┌────────

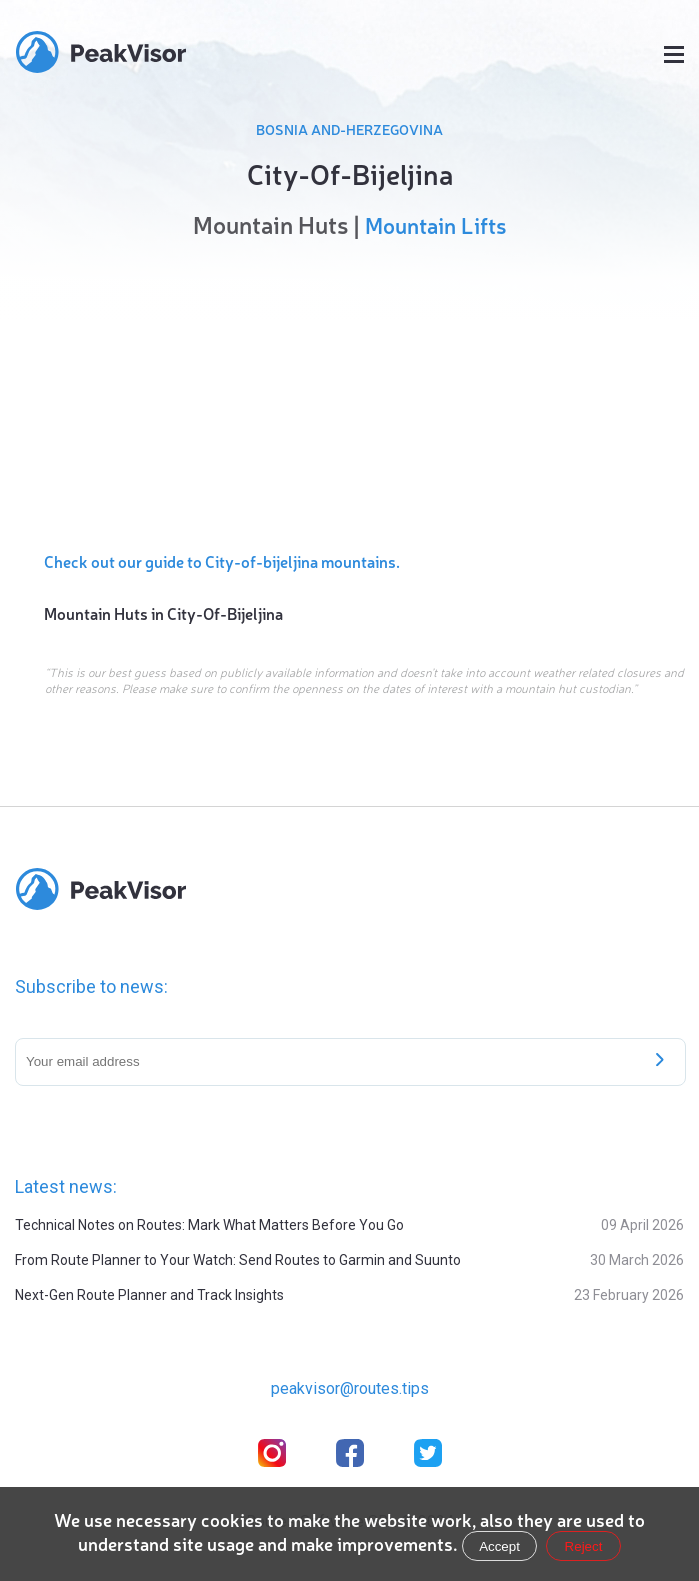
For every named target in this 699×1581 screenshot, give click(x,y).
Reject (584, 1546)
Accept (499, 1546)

└────────
┌────────

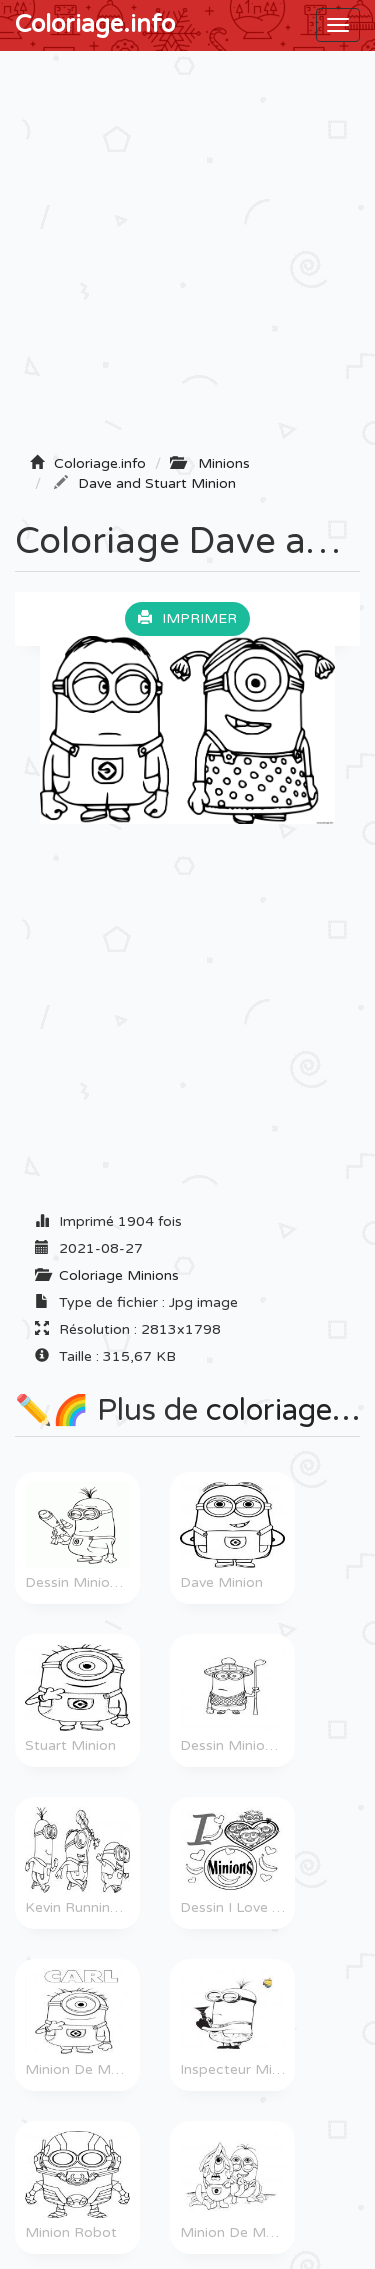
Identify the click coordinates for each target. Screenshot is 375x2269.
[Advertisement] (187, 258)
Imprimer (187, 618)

└────────
┌────────

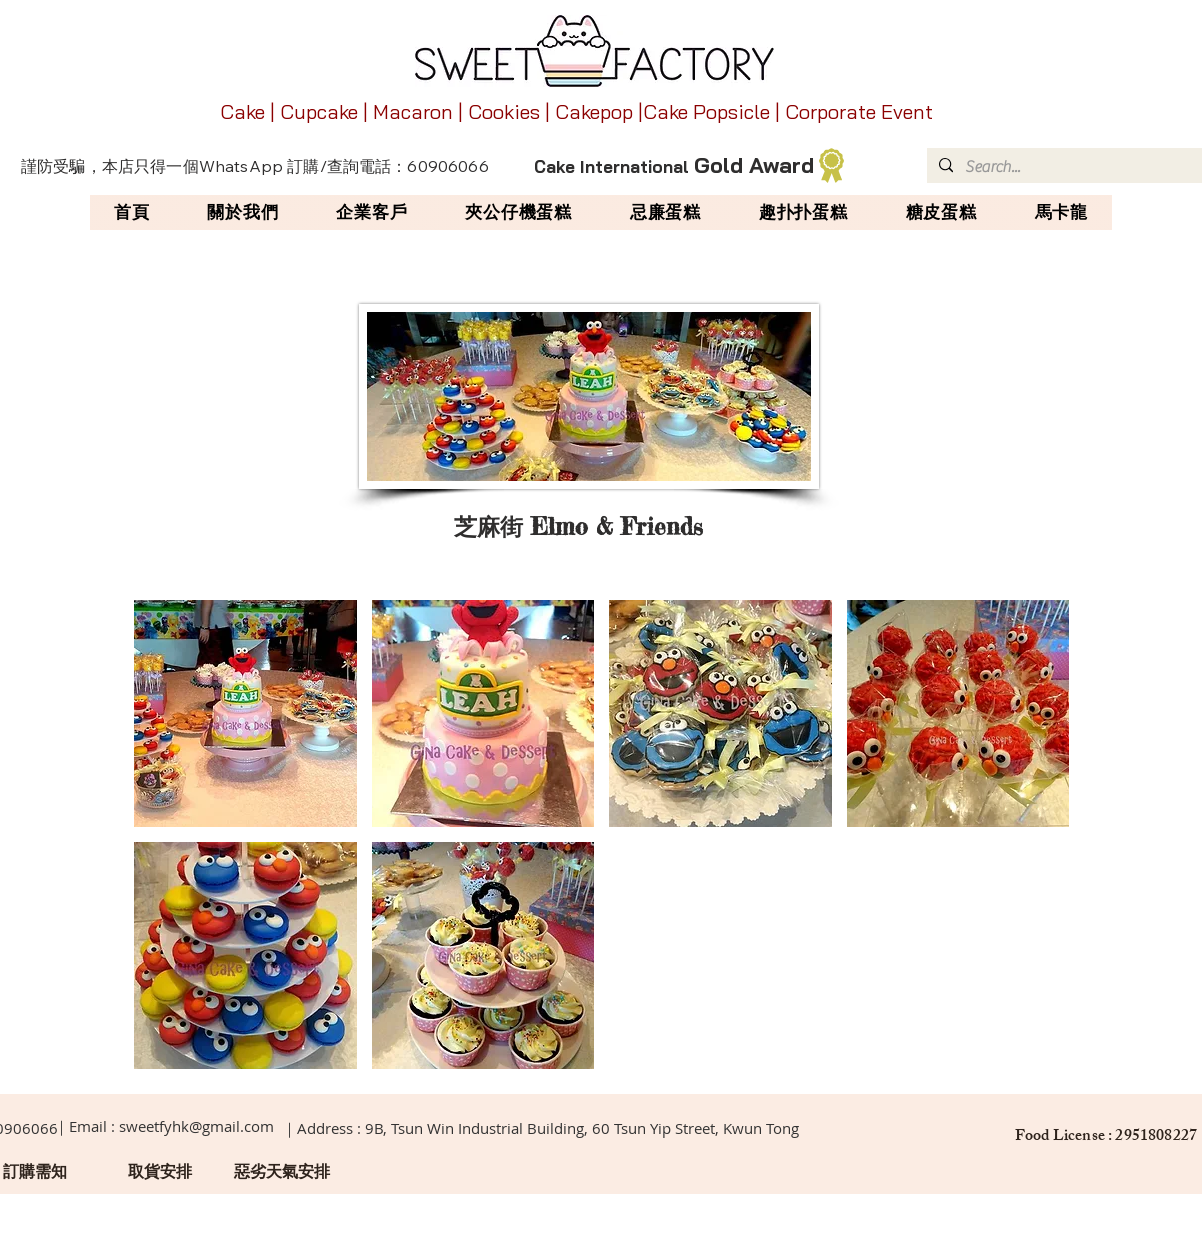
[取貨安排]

└────────

PROBLEM STATEMENT:
In the records, locate each line holding the string "click" and copy it.

EXERCISE RESULT:
For every named target in this 699×1581 screenshot, give click(x,y).
Identify the click coordinates for each target. Screenshot is 375x2269.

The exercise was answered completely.